**Required work**
Using the listing below, keep only the lines with the word "Amazon" and copy them.

**Task inputs**
........

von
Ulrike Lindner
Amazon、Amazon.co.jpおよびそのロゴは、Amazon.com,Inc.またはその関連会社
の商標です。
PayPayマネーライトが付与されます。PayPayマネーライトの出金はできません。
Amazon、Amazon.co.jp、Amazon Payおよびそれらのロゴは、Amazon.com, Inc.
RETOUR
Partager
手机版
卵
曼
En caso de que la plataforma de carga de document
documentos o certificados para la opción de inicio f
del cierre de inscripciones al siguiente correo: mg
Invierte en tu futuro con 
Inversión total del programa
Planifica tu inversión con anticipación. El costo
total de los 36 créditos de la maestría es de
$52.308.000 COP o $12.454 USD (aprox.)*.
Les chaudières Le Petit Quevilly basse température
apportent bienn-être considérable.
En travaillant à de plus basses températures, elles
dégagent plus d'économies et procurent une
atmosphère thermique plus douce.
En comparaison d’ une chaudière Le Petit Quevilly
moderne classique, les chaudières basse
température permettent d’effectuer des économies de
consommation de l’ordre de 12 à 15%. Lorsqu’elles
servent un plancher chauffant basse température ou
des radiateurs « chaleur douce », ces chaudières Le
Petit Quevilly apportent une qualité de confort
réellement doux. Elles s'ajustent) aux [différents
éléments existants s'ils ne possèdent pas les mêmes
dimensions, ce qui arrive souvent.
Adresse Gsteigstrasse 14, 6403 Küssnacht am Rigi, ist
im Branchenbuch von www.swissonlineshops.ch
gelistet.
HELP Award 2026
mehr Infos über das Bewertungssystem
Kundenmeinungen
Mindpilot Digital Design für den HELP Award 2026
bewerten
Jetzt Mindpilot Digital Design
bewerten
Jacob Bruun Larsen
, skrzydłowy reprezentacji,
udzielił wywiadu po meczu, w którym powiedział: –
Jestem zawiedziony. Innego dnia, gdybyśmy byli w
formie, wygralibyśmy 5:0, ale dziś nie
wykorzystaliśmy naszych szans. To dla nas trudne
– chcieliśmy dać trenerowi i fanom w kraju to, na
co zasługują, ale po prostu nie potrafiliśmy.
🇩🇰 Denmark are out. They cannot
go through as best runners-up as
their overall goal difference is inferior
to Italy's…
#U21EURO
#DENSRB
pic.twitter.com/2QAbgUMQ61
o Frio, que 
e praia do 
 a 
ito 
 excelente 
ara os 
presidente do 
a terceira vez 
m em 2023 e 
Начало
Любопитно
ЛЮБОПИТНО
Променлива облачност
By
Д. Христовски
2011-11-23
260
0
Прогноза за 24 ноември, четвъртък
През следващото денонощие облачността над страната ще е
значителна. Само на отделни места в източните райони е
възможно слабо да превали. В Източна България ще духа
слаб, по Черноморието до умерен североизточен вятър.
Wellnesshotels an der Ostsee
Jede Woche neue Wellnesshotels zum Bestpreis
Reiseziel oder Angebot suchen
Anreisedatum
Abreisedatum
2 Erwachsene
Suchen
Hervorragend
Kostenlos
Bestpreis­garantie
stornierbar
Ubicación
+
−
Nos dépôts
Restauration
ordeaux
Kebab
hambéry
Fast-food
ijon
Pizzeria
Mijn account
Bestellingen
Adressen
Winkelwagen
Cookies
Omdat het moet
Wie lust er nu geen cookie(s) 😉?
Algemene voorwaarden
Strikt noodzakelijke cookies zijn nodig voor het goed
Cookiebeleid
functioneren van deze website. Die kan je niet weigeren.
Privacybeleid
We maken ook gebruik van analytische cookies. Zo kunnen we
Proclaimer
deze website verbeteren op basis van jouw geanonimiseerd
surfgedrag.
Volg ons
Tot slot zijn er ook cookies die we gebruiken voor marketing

........

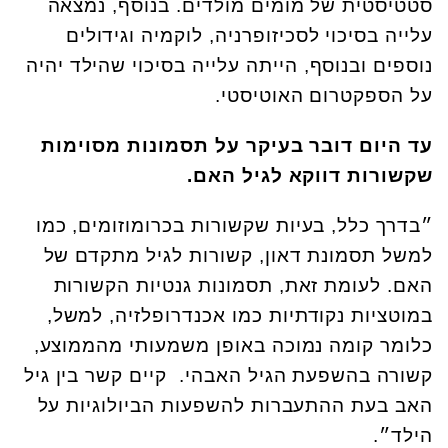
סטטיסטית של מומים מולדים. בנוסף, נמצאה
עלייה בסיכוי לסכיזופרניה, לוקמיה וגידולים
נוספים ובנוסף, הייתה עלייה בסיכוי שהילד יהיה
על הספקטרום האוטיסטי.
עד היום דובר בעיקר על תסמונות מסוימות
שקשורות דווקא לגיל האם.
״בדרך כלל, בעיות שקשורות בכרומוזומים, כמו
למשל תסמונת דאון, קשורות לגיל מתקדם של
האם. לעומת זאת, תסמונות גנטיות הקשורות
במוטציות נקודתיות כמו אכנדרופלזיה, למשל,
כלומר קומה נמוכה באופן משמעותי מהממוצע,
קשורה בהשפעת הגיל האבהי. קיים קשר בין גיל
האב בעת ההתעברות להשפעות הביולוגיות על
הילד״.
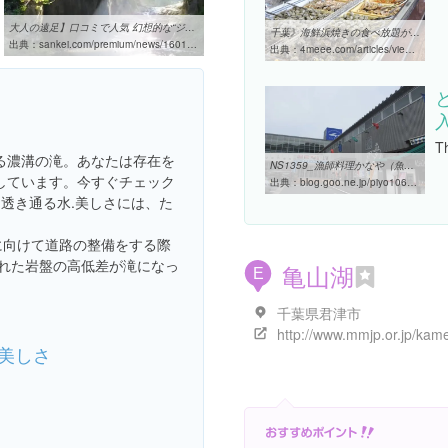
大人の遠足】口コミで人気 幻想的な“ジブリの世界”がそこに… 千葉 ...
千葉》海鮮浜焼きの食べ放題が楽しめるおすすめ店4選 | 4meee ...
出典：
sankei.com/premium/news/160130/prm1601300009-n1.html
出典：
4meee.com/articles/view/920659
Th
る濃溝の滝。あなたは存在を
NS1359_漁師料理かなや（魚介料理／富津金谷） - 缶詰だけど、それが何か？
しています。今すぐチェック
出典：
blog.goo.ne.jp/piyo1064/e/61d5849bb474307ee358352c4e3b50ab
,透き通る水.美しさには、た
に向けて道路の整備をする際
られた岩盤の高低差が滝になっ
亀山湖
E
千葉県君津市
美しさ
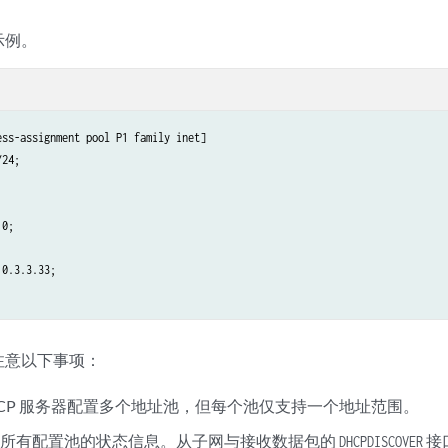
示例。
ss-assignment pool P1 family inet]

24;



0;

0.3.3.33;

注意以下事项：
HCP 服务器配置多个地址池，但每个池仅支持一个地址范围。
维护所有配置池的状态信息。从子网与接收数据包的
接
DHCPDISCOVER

........

**Answer to the problem**
Amazon、Amazon.co.jpおよびそのロゴは、Amazon.com,Inc.またはその関連会社
Amazon、Amazon.co.jp、Amazon Payおよびそれらのロゴは、Amazon.com, Inc.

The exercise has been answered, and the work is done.